Toen zich in de moderne tijd soevereine nationale staten begonnen te ontwikkelen, stelden de grondleggers van het volkenrecht dat aan alle mensen natuurlijke rechten toekwamen, zonder onderscheid naar staatsburgerschap of vreemdelingschap – rechten waarvan zij niet door beschaafde samenlevingen of hun regeringen mochten worden beroofd. Er bestond geen algemene overeenstemming over de inhoud of de draagwijdte van deze natuurlijke rechten voor zover zij betrekking hadden op vreemdelingen, maar het bestaan van een minimumnorm van beschaafde behandeling werd beweerd. De minimumnorm, zo werd toegegeven, omvatte niet het recht van de vreemdeling om onroerend goed te bezitten of een winstgevend beroep uit te oefenen. Om aan deze situatie tegemoet te komen, sloten staten verdragen waarin werd bepaald dat elk van de verdragsluitende staten de onderdanen van de andere staat op gelijke voet met zijn eigen onderdanen zou behandelen wat betreft de toelating tot beroepen, eigendom of bezit van eigendom, toegang tot rechtbanken, genot van gewetensvrijheid en vrijheid van godsdienst. Sommige verdragen strekken er echter niet toe, rechten die volgens het gemeentelijk recht uitsluitend zijn voorbehouden aan de onderdanen van het land, uit te breiden tot vreemdelingen; in feite is dus het gemeentelijk recht en niet het conventionele internationale recht van toepassing. Met name de wens van de naties om hun burgers te beschermen in hun banen, beroepen en ondernemingen tegen zowel werkloosheid als concurrentie is een zeer sterke kracht die de speelruimte van vreemdelingen beperkt.
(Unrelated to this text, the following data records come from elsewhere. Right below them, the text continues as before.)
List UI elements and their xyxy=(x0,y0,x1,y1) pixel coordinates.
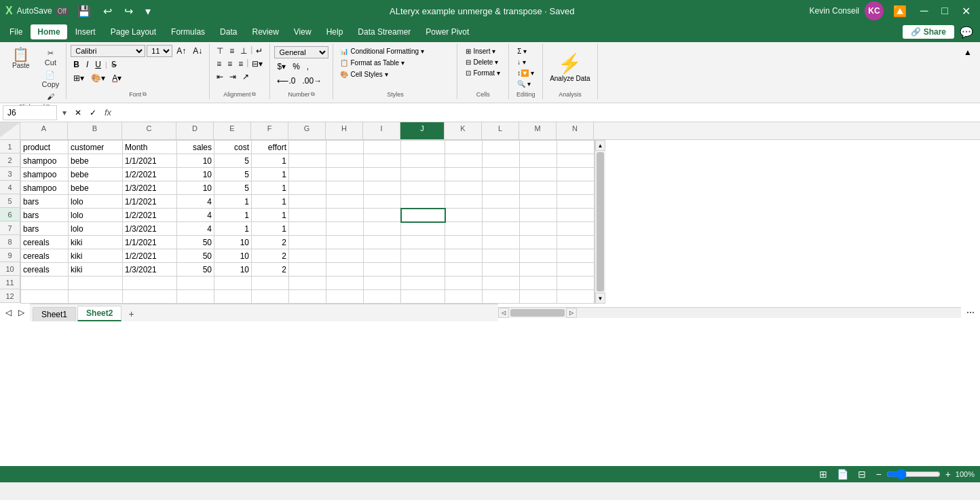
close-button[interactable]: ✕ xyxy=(958,5,975,18)
cell-B1[interactable]: customer xyxy=(69,141,123,154)
cell-J7[interactable] xyxy=(401,222,445,236)
cell-K6[interactable] xyxy=(445,209,483,222)
cell-B6[interactable]: lolo xyxy=(69,209,123,222)
cell-H11[interactable] xyxy=(326,276,364,290)
align-bottom-button[interactable]: ⊥ xyxy=(238,45,250,57)
cell-C7[interactable]: 1/3/2021 xyxy=(123,222,177,236)
cell-A8[interactable]: cereals xyxy=(21,236,69,249)
alignment-expand-icon[interactable]: ⧉ xyxy=(252,91,256,98)
dec-increase-button[interactable]: .00→ xyxy=(299,75,324,87)
cell-F6[interactable]: 1 xyxy=(252,209,289,222)
menu-review[interactable]: Review xyxy=(245,24,285,39)
cell-I7[interactable] xyxy=(364,222,401,236)
cell-C4[interactable]: 1/3/2021 xyxy=(123,181,177,195)
underline-button[interactable]: U xyxy=(92,58,104,71)
cell-D5[interactable]: 4 xyxy=(177,195,214,209)
cell-I1[interactable] xyxy=(364,141,401,154)
cell-N6[interactable] xyxy=(557,209,595,222)
cell-C12[interactable] xyxy=(123,290,177,304)
redo-button[interactable]: ↪ xyxy=(120,5,137,18)
cell-K12[interactable] xyxy=(445,290,483,304)
cell-C10[interactable]: 1/3/2021 xyxy=(123,263,177,276)
col-header-E[interactable]: E xyxy=(214,122,251,139)
add-sheet-button[interactable]: + xyxy=(123,306,139,321)
align-left-button[interactable]: ≡ xyxy=(214,58,224,70)
cell-G11[interactable] xyxy=(289,276,326,290)
align-right-button[interactable]: ≡ xyxy=(235,58,246,70)
scroll-sheets-right-button[interactable]: ▷ xyxy=(16,306,27,319)
row-header-4[interactable]: 4 xyxy=(0,181,20,194)
cell-D2[interactable]: 10 xyxy=(177,154,214,168)
share-button[interactable]: 🔗 Share xyxy=(903,25,954,39)
cell-E3[interactable]: 5 xyxy=(214,168,252,181)
row-header-3[interactable]: 3 xyxy=(0,167,20,181)
cell-L1[interactable] xyxy=(483,141,520,154)
cell-F1[interactable]: effort xyxy=(252,141,289,154)
cell-I8[interactable] xyxy=(364,236,401,249)
cell-L10[interactable] xyxy=(483,263,520,276)
format-painter-button[interactable]: 🖌 xyxy=(39,91,62,102)
cell-F12[interactable] xyxy=(252,290,289,304)
cell-I10[interactable] xyxy=(364,263,401,276)
scroll-left-button[interactable]: ◁ xyxy=(498,308,509,318)
col-header-N[interactable]: N xyxy=(557,122,594,139)
menu-data[interactable]: Data xyxy=(213,24,244,39)
scroll-right-button[interactable]: ▷ xyxy=(566,308,577,318)
quick-access-customize[interactable]: ▾ xyxy=(141,5,155,18)
cell-A3[interactable]: shampoo xyxy=(21,168,69,181)
col-header-M[interactable]: M xyxy=(519,122,557,139)
cell-A6[interactable]: bars xyxy=(21,209,69,222)
cell-H12[interactable] xyxy=(326,290,364,304)
cell-J10[interactable] xyxy=(401,263,445,276)
cell-N10[interactable] xyxy=(557,263,595,276)
cell-G8[interactable] xyxy=(289,236,326,249)
cell-L5[interactable] xyxy=(483,195,520,209)
cell-F5[interactable]: 1 xyxy=(252,195,289,209)
cell-M8[interactable] xyxy=(520,236,557,249)
cell-J1[interactable] xyxy=(401,141,445,154)
cell-C5[interactable]: 1/1/2021 xyxy=(123,195,177,209)
bold-button[interactable]: B xyxy=(71,58,82,71)
cell-A5[interactable]: bars xyxy=(21,195,69,209)
confirm-formula-button[interactable]: ✓ xyxy=(87,107,99,119)
cell-D7[interactable]: 4 xyxy=(177,222,214,236)
cell-E12[interactable] xyxy=(214,290,252,304)
row-header-10[interactable]: 10 xyxy=(0,262,20,276)
formula-input[interactable] xyxy=(117,108,977,118)
row-header-12[interactable]: 12 xyxy=(0,289,20,303)
cell-F4[interactable]: 1 xyxy=(252,181,289,195)
cell-K7[interactable] xyxy=(445,222,483,236)
col-header-A[interactable]: A xyxy=(20,122,68,139)
cell-E1[interactable]: cost xyxy=(214,141,252,154)
menu-formulas[interactable]: Formulas xyxy=(164,24,212,39)
cell-G2[interactable] xyxy=(289,154,326,168)
number-expand-icon[interactable]: ⧉ xyxy=(311,91,315,98)
cell-K3[interactable] xyxy=(445,168,483,181)
cell-D12[interactable] xyxy=(177,290,214,304)
cell-C1[interactable]: Month xyxy=(123,141,177,154)
row-header-2[interactable]: 2 xyxy=(0,154,20,167)
increase-font-button[interactable]: A↑ xyxy=(174,45,189,57)
cell-D4[interactable]: 10 xyxy=(177,181,214,195)
menu-data-streamer[interactable]: Data Streamer xyxy=(351,24,417,39)
col-header-B[interactable]: B xyxy=(68,122,122,139)
col-header-F[interactable]: F xyxy=(251,122,288,139)
cell-E10[interactable]: 10 xyxy=(214,263,252,276)
cell-B5[interactable]: lolo xyxy=(69,195,123,209)
normal-view-button[interactable]: ⊞ xyxy=(817,469,829,480)
sheet-options-button[interactable]: ⋯ xyxy=(964,306,977,319)
restore-button[interactable]: □ xyxy=(937,5,952,17)
insert-button[interactable]: ⊞ Insert ▾ xyxy=(461,46,504,56)
cell-H6[interactable] xyxy=(326,209,364,222)
page-break-view-button[interactable]: ⊟ xyxy=(856,469,868,480)
row-header-11[interactable]: 11 xyxy=(0,276,20,289)
cell-K8[interactable] xyxy=(445,236,483,249)
cell-M12[interactable] xyxy=(520,290,557,304)
cell-I12[interactable] xyxy=(364,290,401,304)
cell-G10[interactable] xyxy=(289,263,326,276)
cell-B3[interactable]: bebe xyxy=(69,168,123,181)
row-header-6[interactable]: 6 xyxy=(0,208,20,221)
cell-D1[interactable]: sales xyxy=(177,141,214,154)
scroll-down-button[interactable]: ▼ xyxy=(595,293,605,304)
cell-N9[interactable] xyxy=(557,249,595,263)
De gemeenschappelijke economische behoeften van de naties hebben daarentegen enkele liberaliserende effecten gehad op de status van vreemdelingen. Het Verdrag tot oprichting van de Europese Gemeenschappelijke Markt bijvoorbeeld bepaalt dat de burgers van de Lid-Staten vrij zijn om te verblijven in elk land dat het Verdrag heeft ondertekend en dat hun werk aanbiedt; de lonen en arbeidsvoorwaarden moeten dezelfde zijn voor burgers en vreemdelingen. Dit verdrag kan op termijn als model dienen om de zogenaamde minimumnormen voor de behandeling van vreemdelingen te verhogen.
Onder de federale wetgeving van de V.S. moesten vanaf 1940 alle vreemdelingen zich laten registreren. In 1965 werd een nieuwe wet aangenomen die voorzag in de geleidelijke afschaffing in 1968 van het systeem van immigratiequota op basis van nationale herkomst dat, met wijzigingen, sinds 1921 van kracht was. Voor de Amerikaanse immigratie geldt nu een wereldwijd maximumaantal en een systeem van preferenties op basis van beroep en verwantschap met Amerikaanse burgers.
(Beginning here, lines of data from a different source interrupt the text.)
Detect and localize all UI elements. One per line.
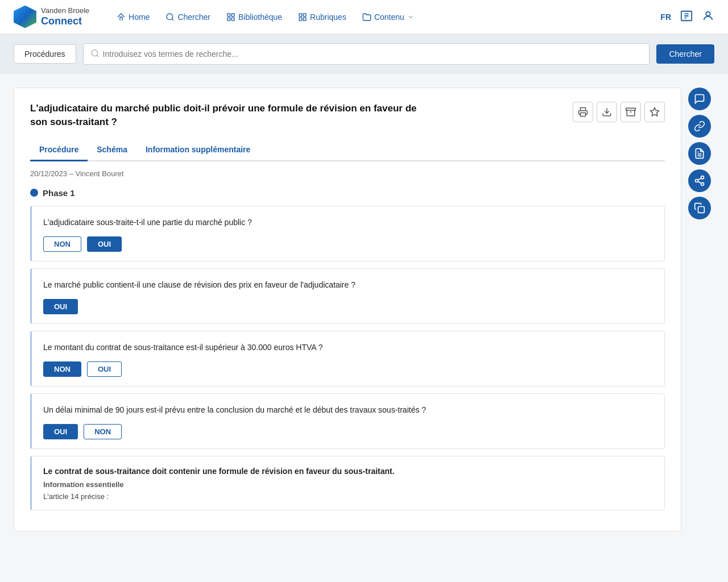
nav-rubriques[interactable]: Rubriques <box>298 13 346 22</box>
side-link-button[interactable] <box>688 115 711 138</box>
svg-point-12 <box>92 50 98 56</box>
svg-rect-7 <box>303 14 306 16</box>
svg-rect-8 <box>299 18 302 20</box>
answer-non-3[interactable]: NON <box>84 424 122 439</box>
btn-group: NON OUI <box>43 236 653 252</box>
svg-line-25 <box>698 178 701 180</box>
article-header: L'adjudicataire du marché public doit-il… <box>30 102 665 129</box>
search-tag[interactable]: Procédures <box>14 44 76 64</box>
phase-label: Phase 1 <box>30 188 665 198</box>
article-title: L'adjudicataire du marché public doit-il… <box>30 102 417 129</box>
tab-procedure[interactable]: Procédure <box>30 140 88 161</box>
search-bar: Procédures Chercher <box>0 34 728 74</box>
question-card: Un délai minimal de 90 jours est-il prév… <box>30 393 665 449</box>
main-layout: L'adjudicataire du marché public doit-il… <box>0 74 728 545</box>
svg-point-23 <box>701 182 704 185</box>
side-actions <box>688 88 714 531</box>
svg-point-0 <box>167 14 173 20</box>
print-button[interactable] <box>573 102 593 122</box>
nav-home[interactable]: Home <box>117 13 150 22</box>
svg-rect-3 <box>231 14 234 16</box>
search-input-wrap <box>83 43 650 65</box>
svg-point-21 <box>701 176 704 179</box>
content-area: L'adjudicataire du marché public doit-il… <box>14 88 681 531</box>
svg-rect-9 <box>303 18 306 20</box>
answer-non-0[interactable]: NON <box>43 236 81 252</box>
question-text: Un délai minimal de 90 jours est-il prév… <box>43 404 653 416</box>
date-author: 20/12/2023 – Vincent Bouret <box>30 169 665 178</box>
nav-contenu[interactable]: Contenu <box>362 13 414 22</box>
side-document-button[interactable] <box>688 142 711 165</box>
answer-oui-1[interactable]: OUI <box>43 299 78 314</box>
question-card: L'adjudicataire sous-traite-t-il une par… <box>30 206 665 261</box>
help-icon[interactable] <box>680 10 693 24</box>
svg-line-24 <box>698 181 701 183</box>
svg-point-11 <box>706 12 710 16</box>
question-text: L'adjudicataire sous-traite-t-il une par… <box>43 217 653 228</box>
archive-button[interactable] <box>621 102 641 122</box>
svg-rect-4 <box>228 18 230 20</box>
phase-dot <box>30 189 38 197</box>
answer-oui-2[interactable]: OUI <box>87 361 122 377</box>
side-copy-button[interactable] <box>688 197 711 219</box>
result-subtitle: Information essentielle <box>43 480 653 489</box>
btn-group: NON OUI <box>43 361 653 377</box>
btn-group: OUI NON <box>43 424 653 439</box>
tab-schema[interactable]: Schéma <box>88 140 136 161</box>
download-button[interactable] <box>597 102 617 122</box>
svg-rect-14 <box>581 113 586 117</box>
svg-point-22 <box>696 180 698 182</box>
question-card: Le marché public contient-il une clause … <box>30 268 665 324</box>
navbar: Vanden Broele Connect Home Chercher Bibl… <box>0 0 728 34</box>
btn-group: OUI <box>43 299 653 314</box>
answer-oui-3[interactable]: OUI <box>43 424 78 439</box>
svg-line-1 <box>172 19 174 20</box>
tab-info-sup[interactable]: Information supplémentaire <box>136 140 259 161</box>
search-input[interactable] <box>103 49 643 59</box>
tabs: Procédure Schéma Information supplémenta… <box>30 140 665 161</box>
language-selector[interactable]: FR <box>660 13 671 22</box>
svg-rect-5 <box>231 18 234 20</box>
result-title: Le contrat de sous-traitance doit conten… <box>43 467 653 476</box>
svg-marker-18 <box>651 108 659 116</box>
search-button[interactable]: Chercher <box>656 44 714 64</box>
result-text: L'article 14 précise : <box>43 492 653 501</box>
logo-top: Vanden Broele <box>41 6 89 15</box>
question-text: Le marché public contient-il une clause … <box>43 279 653 291</box>
answer-non-2[interactable]: NON <box>43 361 81 377</box>
svg-rect-6 <box>299 14 302 16</box>
nav-search[interactable]: Chercher <box>166 13 210 22</box>
side-chain-button[interactable] <box>688 169 711 192</box>
svg-rect-2 <box>228 14 230 16</box>
search-icon <box>90 49 100 60</box>
question-card: Le montant du contrat de sous-traitance … <box>30 331 665 386</box>
logo[interactable]: Vanden Broele Connect <box>14 6 89 28</box>
question-text: Le montant du contrat de sous-traitance … <box>43 342 653 354</box>
result-card: Le contrat de sous-traitance doit conten… <box>30 456 665 510</box>
article-actions <box>573 102 665 122</box>
phase-text: Phase 1 <box>43 188 75 198</box>
logo-bottom: Connect <box>41 15 89 28</box>
logo-icon <box>14 6 36 28</box>
answer-oui-0[interactable]: OUI <box>87 236 122 252</box>
side-comment-button[interactable] <box>688 88 711 110</box>
nav-library[interactable]: Bibliothèque <box>226 13 282 22</box>
star-button[interactable] <box>644 102 665 122</box>
user-icon[interactable] <box>702 10 714 24</box>
svg-rect-16 <box>626 108 636 110</box>
svg-line-13 <box>97 55 98 57</box>
svg-rect-26 <box>698 207 705 213</box>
Aliens die legaal tot de Verenigde Staten worden toegelaten, kunnen worden gecertificeerd en krijgen een “groene kaart” die hun rechten geeft, waaronder werk. Maar zij zijn nog steeds onderworpen aan de beperkingen van de plaatselijke wetgeving. Het Amerikaanse Hooggerechtshof oordeelde bijvoorbeeld dat gemeenten van politieagenten mogen eisen dat zij Amerikaans staatsburger zijn (1982); “Vreemdelingen staan per definitie buiten de gemeenschap” van degenen die onder zelfbestuur staan.
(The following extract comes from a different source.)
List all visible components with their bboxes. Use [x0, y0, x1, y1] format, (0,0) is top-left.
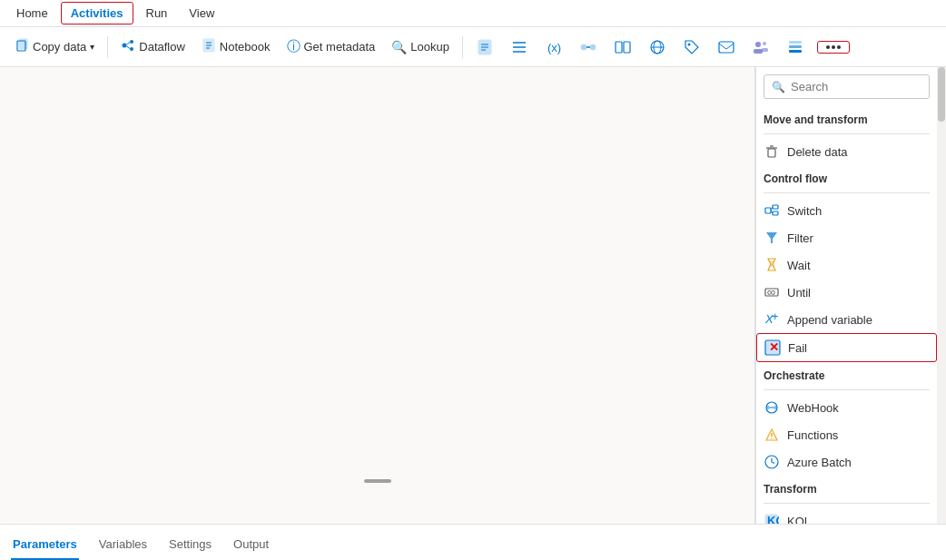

De vreemdeling in de Verenigde Staten krijgt een grote mate van economische kansen; hij kan een beroep doen op de habeas corpus; in strafzaken heeft hij recht op de waarborgen van de Bill of Rights; en zijn eigendom kan niet worden afgenomen zonder billijke compensatie. Maar in het land blijven “is niet zijn recht, maar een kwestie van toelating en tolerantie”. Zolang de vreemdeling in de Verenigde Staten is, is de Grondwet zijn bescherming; maar het Congres, niet de Grondwet, beslist of hij al dan niet mag blijven.